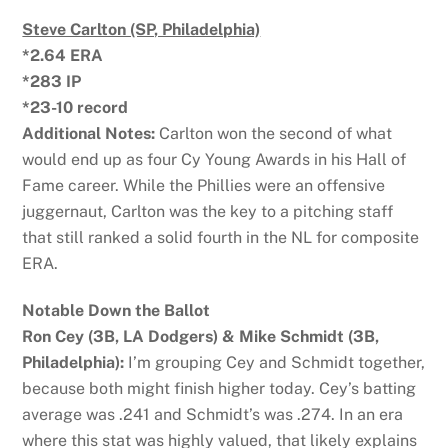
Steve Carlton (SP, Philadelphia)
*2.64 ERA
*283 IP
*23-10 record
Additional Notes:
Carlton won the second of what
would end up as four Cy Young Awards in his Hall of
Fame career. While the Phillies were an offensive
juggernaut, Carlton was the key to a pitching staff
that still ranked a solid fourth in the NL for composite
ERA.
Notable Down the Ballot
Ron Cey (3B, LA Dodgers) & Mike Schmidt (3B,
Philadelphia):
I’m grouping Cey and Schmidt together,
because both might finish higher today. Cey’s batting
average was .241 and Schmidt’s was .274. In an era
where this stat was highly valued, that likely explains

----

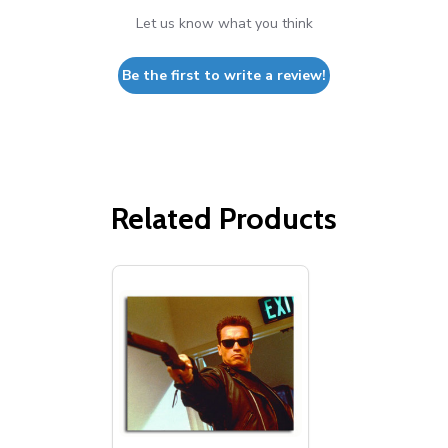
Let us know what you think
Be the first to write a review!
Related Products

----

Problem
Pull every line containing the word "that" out of the listing.

Written solution
that still ranked a solid fourth in the NL for composite
where this stat was highly valued, that likely explains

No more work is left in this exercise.